Oczywiście nie w sprawie drutu i baterii R-14. Polska jest dużym krajem i jako taki jest w orbicie zainteresowania wszystkich liczących się służb na świecie. A służby te widzą i wiedzą dużo na temat metod dezinformacji. Konferencja prasowa o niedoszłym zamachowcy z Krakowa jest tego doskonałym przykładem. Niepozorny pracownik wyższej uczelni, reklamujący w sieci swoje eksperymenty wybuchowe od wielu lat, praktycznie z niczym się niekryjący, dochodzi w końcu do wniosku, że wysadzi to wszystko w powietrze, a że ma niezłe pojęcie o tym, jak można to zrobić, wpada (przez małżonkę (?)) w sidła ABW. Nie wiemy tylko, kiedy wpadł na ten szalony i zbrodniczy pomysł.

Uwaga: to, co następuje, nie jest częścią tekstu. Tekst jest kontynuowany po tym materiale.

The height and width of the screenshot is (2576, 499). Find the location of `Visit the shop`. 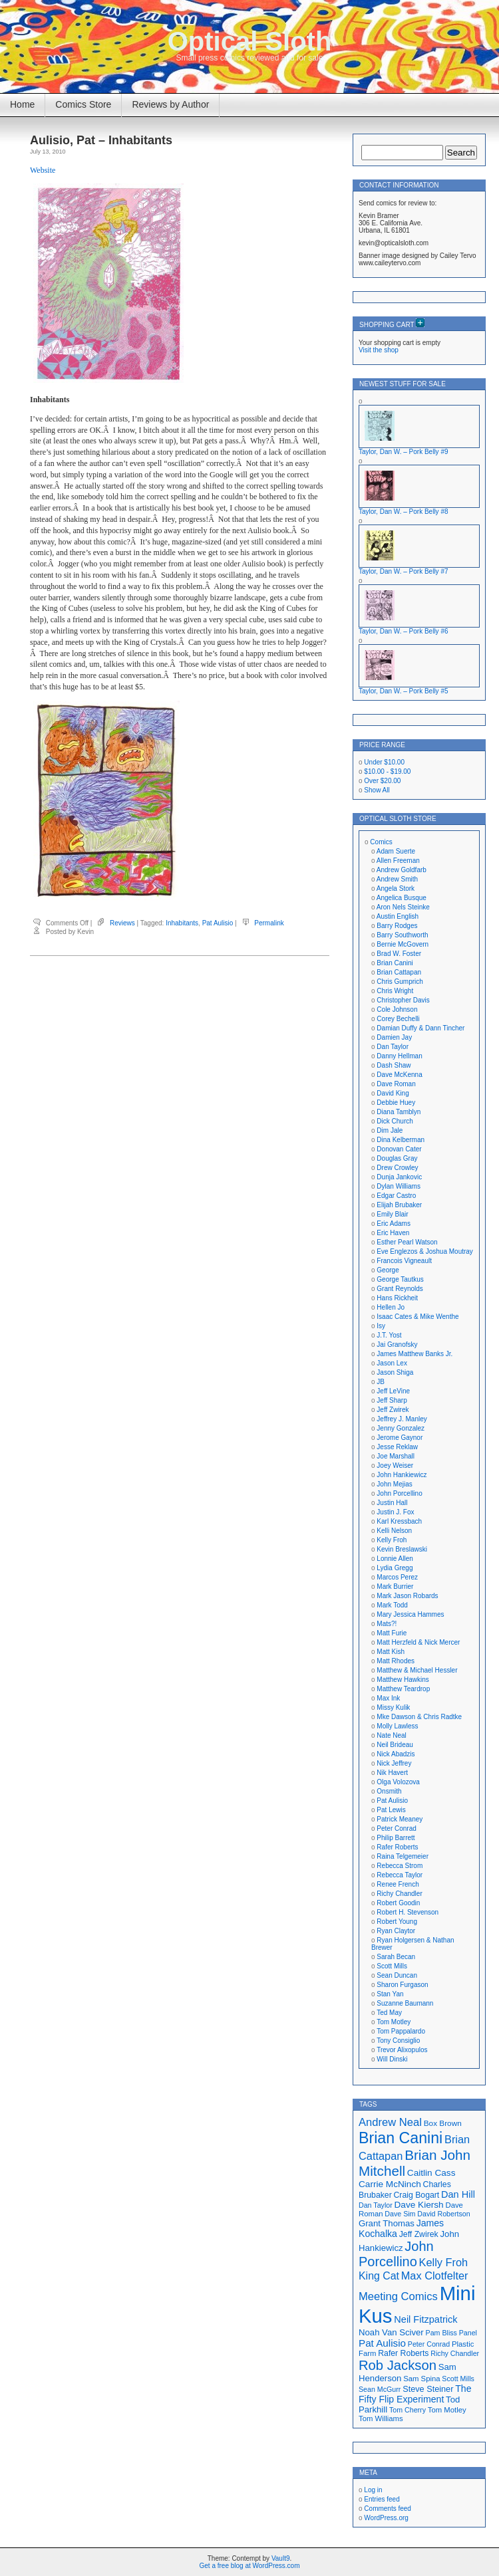 Visit the shop is located at coordinates (379, 350).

Wszystko zostało przez prokuraturę i ABW tak podane, że budzi jedynie powszechną konsternację albo wręcz rozbawienie, co nie jest chyba normalne, gdy państwu grozi śmiertelne niebezpieczeństwo. Coś, co powinno budzić naszą obawę, strach, niepokój, troskę, protest, powagę, niesie za sobą śmiech i lekceważenie, wręcz niewiarę, że to się mogło wydarzyć. A przecież mogło.

Dwa mainstreamowe portale, z których jeden zamienia się wieczorem w poradnik seksualny, trąbią od wtorkowego wieczora o wielkim zainteresowaniu sprawą Brunona K. w Europie, co wynika jakoby z wypowiedzi ministra spraw wewnętrznych Jacka Cichockiego, o której za chwilę. No jest to wyjątkowy i szczególny przypadek potencjalnego zamachowca, który tworzy grupę zbrojną składającą się głównie z samych agentów ABW pod przykryciem. Do pracy samych agentów nie można tu mieć zastrzeżeń, bo licho nie śpi. Może podejrzany chciał dokonać jakiegoś strasznego czynu, może zwerbował do niego nieznanych nam osobników, pałających, tak jak on, nienawiścią do całego systemu władzy w Polsce.

Europejskie media oczywiście milczą w tej sprawie, a jeśli już wspominają, to na szarym końcu swoich internetowych serwisów, tak jak „Die Welt”. Niemiecka gazeta donosi o kilku polskich nacjonalistach planujących zamach na gmach parlamentu. Czyli wiedzą jednak coś więcej od nas, bo u nas mówi się na razie o jednym nacjonaliście, czyli o Brunonie K. Chyba nie mają na myśli polskich agentów jako nacjonalistów. W innej niemieckiej gazecie „Die Zeit” o udaremnionym zamachu nie ma ani słowa, podobnie w prasie francuskiej.

Ogromne zainteresowanie naszym przypadkiem jednak jest - mówi Jacek Cichocki, a konkretnie wychodzi ono od szefów służb innych krajów Unii Europejskiej. Dlatego nasz minister na sesji szefów MSW sześciu największych krajów UE (G-6), oraz przedstawicieli USA w Londynie, poinformuje, jak rozumiem, o wynikach operacji ABW. Kiedy pokaże ministrom spraw wewnętrznych wstrząsające zdjęcia różnych sprzętów, jakie gromadził wykładowca akademicki z Krakowa, padną z wrażenia. Te wszystkie kable, słoiki po kawie rozpuszczalnej, baterie R-14, dziurkacz, hełmy, śrubki, to z pewnością budzi grozę.

Myliłby się jednak ten, kto sądzi, że w tym wszystkim nie ma jakiejś logiki, że to działania bez sensu. W Smoleńsku nie było zamachu, a jeśli był nawet, to nic nie możemy, nic nie wiemy – taki jest prawdziwy przekaz płynący z różnych ośrodków władzy od kilku miesięcy, a nie, że zamachu na pewno nie było. Nie, nieprawda, zamachu na pewno nie było – powtarzają w ostatnich dniach różne autorytety i jeden z biskupów. Stoimy u progu faszyzacji – twierdzi lewica.

Policjanci w kominiarkach robią za prowokatorów na Marszu Niepodległości, no i co z tego? Jakiś facet w otoczeniu agentów służb miał wjechać w pobliże Sejmu z czterotonowym ładunkiem wybuchowym, ale państwo zdało egzamin i niedoszły zamachowiec siedzi. Trwa od kilku tygodni totalne zamieszanie i manipulowanie opinią publiczną w Polsce w jakimś konkretnym celu. I ten cel nie ma na pewno twarzy Brunona K.

Jaki jest ten cel? Nie wiem, na pewno nie jest to cel zgodny z interesem Polski, z nasza racja stanu.